--- START ---

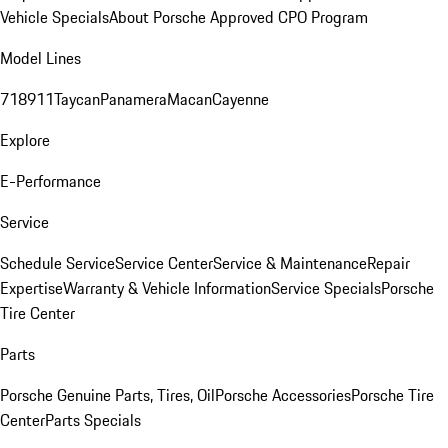
Vehicle Specials
About Porsche Approved CPO Program
Model Lines
718
911
Taycan
Panamera
Macan
Cayenne
Explore
E-Performance
Service
Schedule Service
Service Center
Service & Maintenance
Repair
Expertise
Warranty & Vehicle Information
Service Specials
Porsche
Tire Center
Parts
Porsche Genuine Parts, Tires, Oil
Porsche Accessories
Porsche Tire
Center
Parts Specials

--- END ---

Exercise directions
From the first record above to the last, output each one exactly and omit the pictures.

Result below
Vehicle Specials
About Porsche Approved CPO Program
Model Lines
718
911
Taycan
Panamera
Macan
Cayenne
Explore
E-Performance
Service
Schedule Service
Service Center
Service & Maintenance
Repair
Expertise
Warranty & Vehicle Information
Service Specials
Porsche
Tire Center
Parts
Porsche Genuine Parts, Tires, Oil
Porsche Accessories
Porsche Tire
Center
Parts Specials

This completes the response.